Tina’s last post had various commenters getting nostalgic for special moments from the Golden Age Of Social Blogging. Here’s another: remember when we were reluctant to link to the Sociology Shrine blog because every time we did, they would respond by deleting their blog entirely?
Anyway, we’re all older now, and the Shriners appear to have found a sufficiently stable identity that only occasionally involves referencing sociology blogs. So hopefully I will not send them down another self-erasing rabbit hole by mentioning them now. They have offered an opinion on the recent thread regarding tweeting-talks:
Given that [Jeremy] always seems to believe we have some sort of bone to pick with him – in fact, to the contrary, we adore him – we should be clear that we question only his reluctance to “take a stand” for the radical idea that those suffering from technology-induced A.D.D. might very well try to give someone or something their undivided attention for all of fifteen minutes.
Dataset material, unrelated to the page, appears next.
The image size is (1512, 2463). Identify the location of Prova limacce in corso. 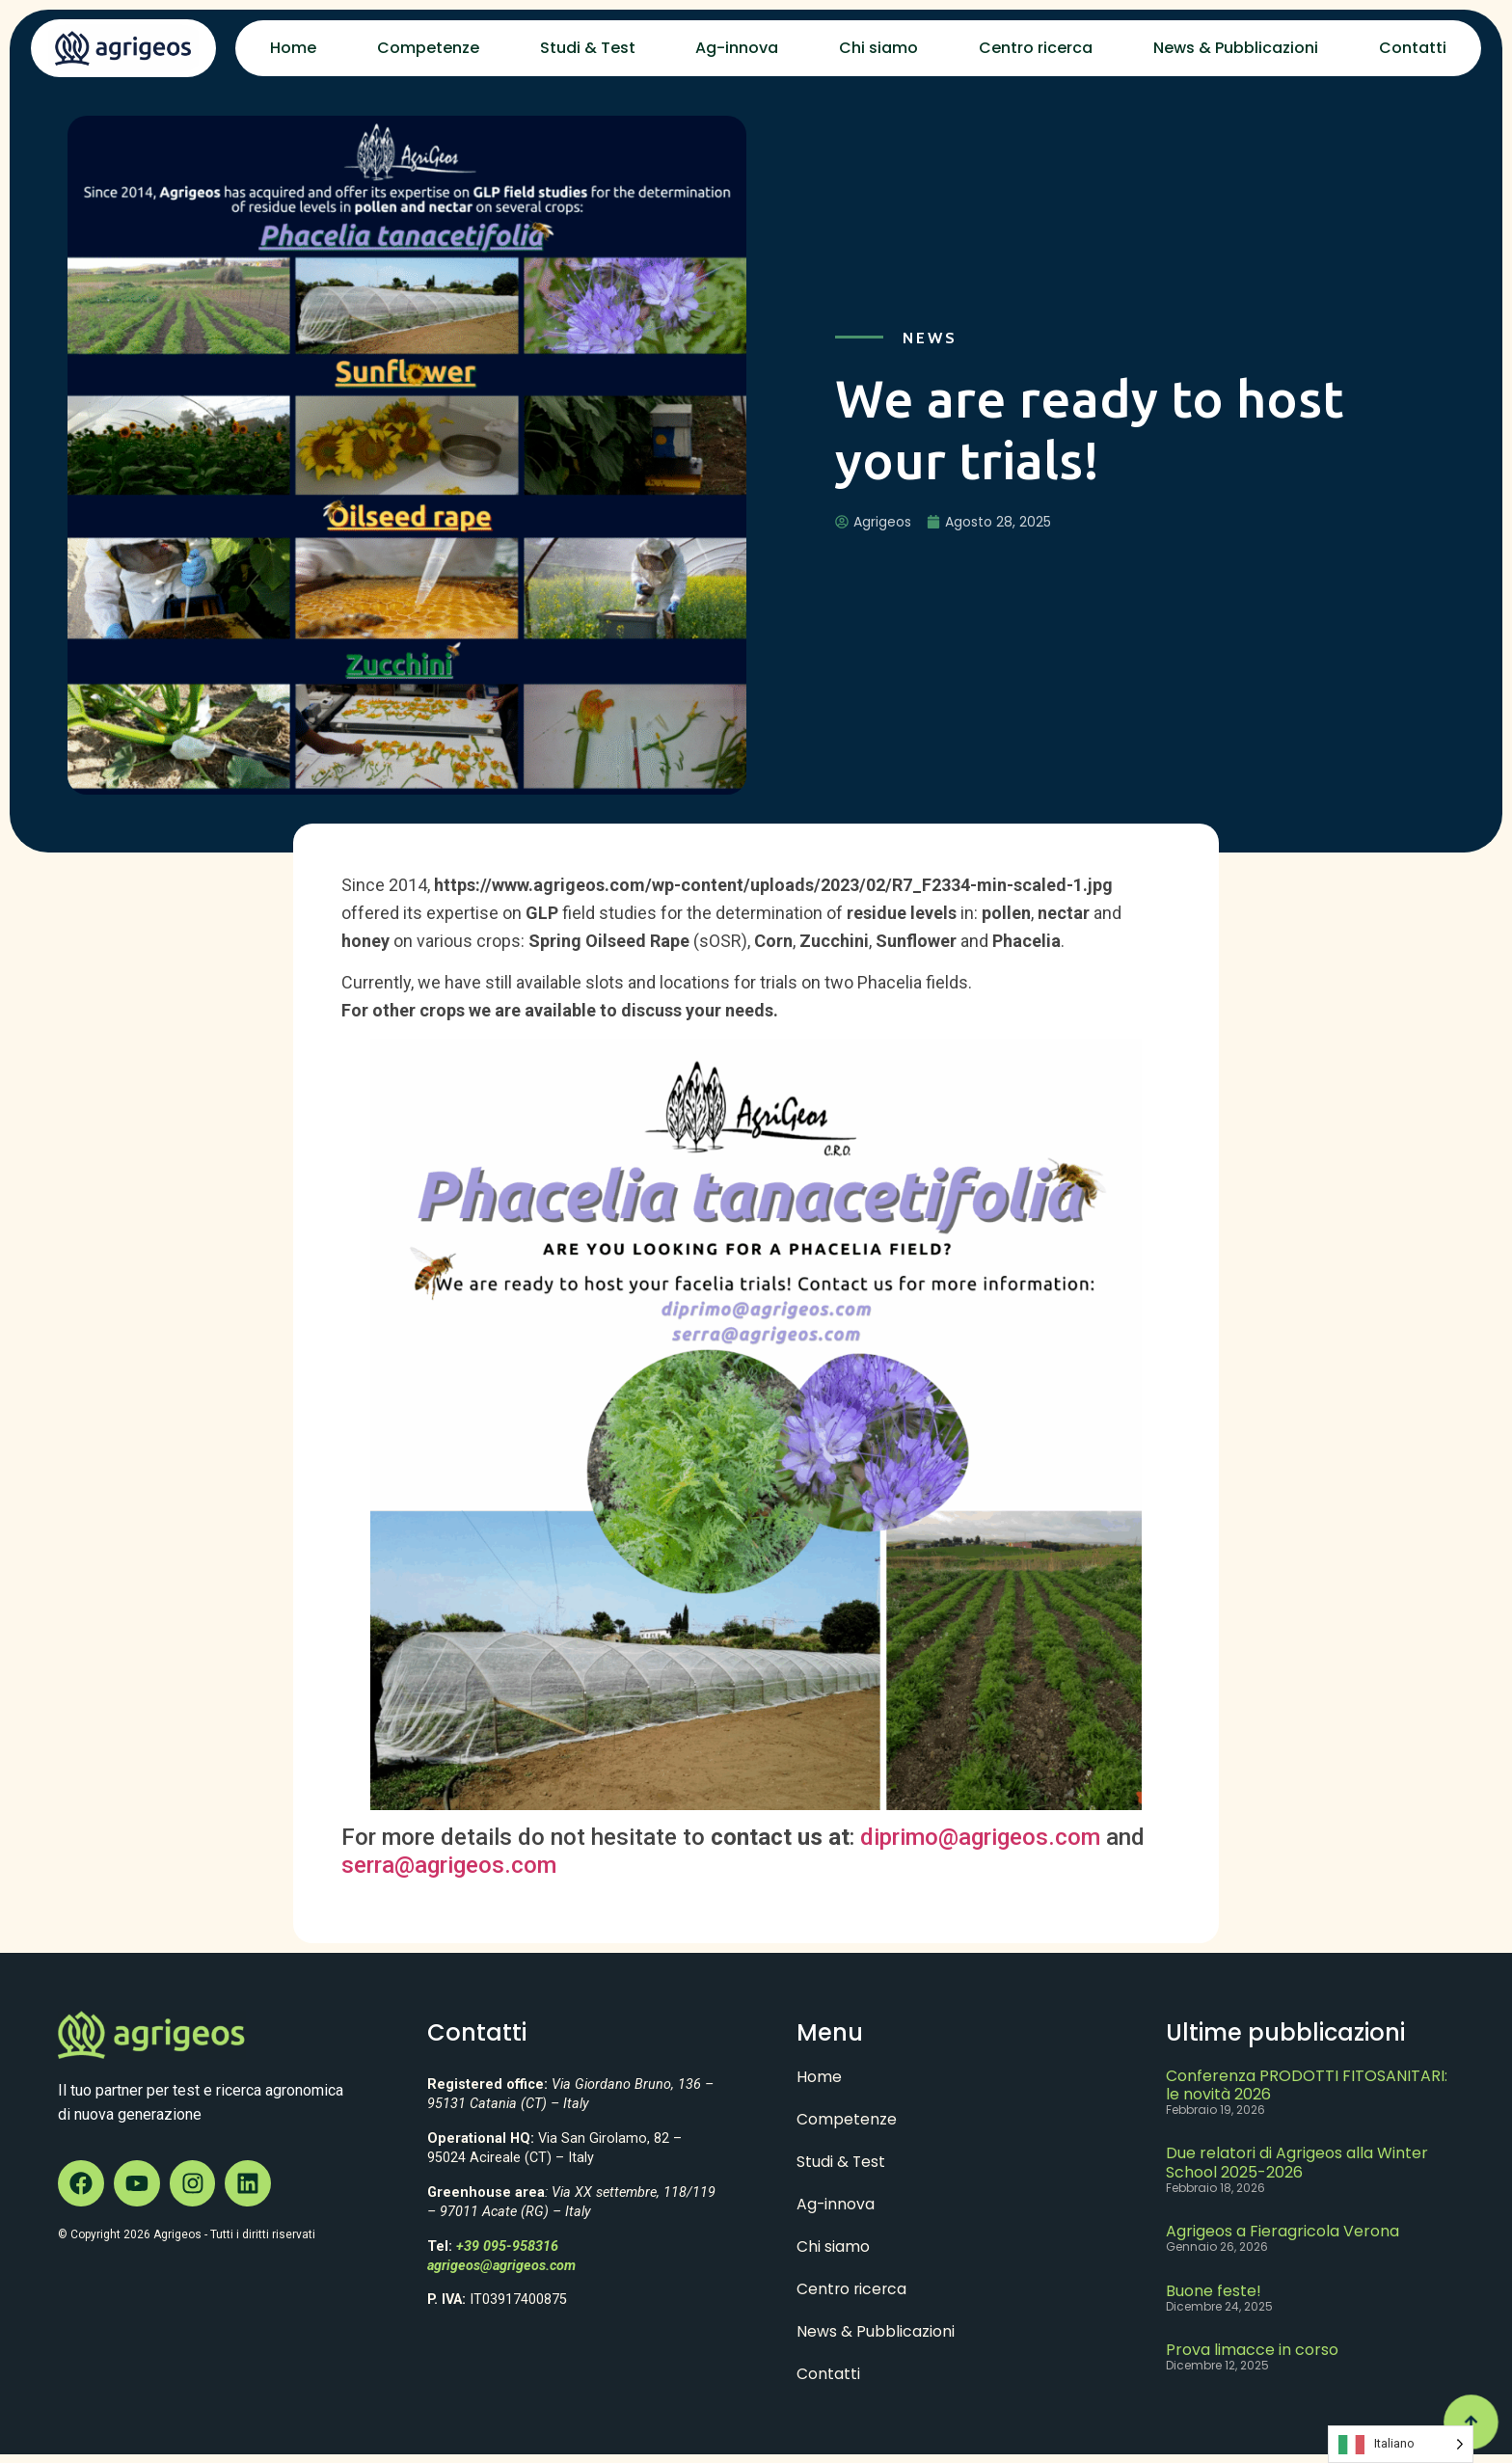
(1252, 2350).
[First, who doesn’t like being adored? Smooches, Shriners.]
But there seems to be a question in the air: if we are going to celebrate the fact that Twitter offers a permanent public record of discussion about a talk, and the talk in question is only 15 minutes, is it too much to ask that people wait until the end of the talk to start tweeting their opinions about it?
Eh, I get their point. But my failure to “take a stand” on this issue does not involve a lack of nerve. If Cyborgology used the free space on their alternative bingo card to propose another ASA dues increase, believe me, I’d speak out.
Instead, I have a mixed set of feelings between (1) my strong belief that conversations about talks are a good thing–and public conversations are even better–and (2) my moderate incredulity about how useful superbrief public assessments launched in the middle of talks can actually be to anybody not in attendance. Maybe I could do a full read of #asa2011 and come up with a clearer view, but, well, skimming the distribution of tweets-per-person makes it seem like this phenomenon is presently confined to a relatively small number of people anyway. (Mathematical sociology aside: Not all that far from Zipf’s law, in fact.)
I’m more convinced that posting very brief comments during a talk improves the engagement of whatever people are in the room commenting to each other at the time than that it is especially instructive to people who are not there. I could be wrong, and, regardless, not like it does any harm. Plus, I’m sure that having these discussions be nonetheless public likely does lead them to be more civilized than whatever folks would be saying if they were just text-messaging each other.
In any case, it looks like the strong majority of people who were using Twitter during the meetings are not using it for this purpose. I wonder if use of the medium at sociology conferences will evolve to where there are separate hashtags for people who want to have conversations about specific session content and people who want to just use it to share broad or fun bits.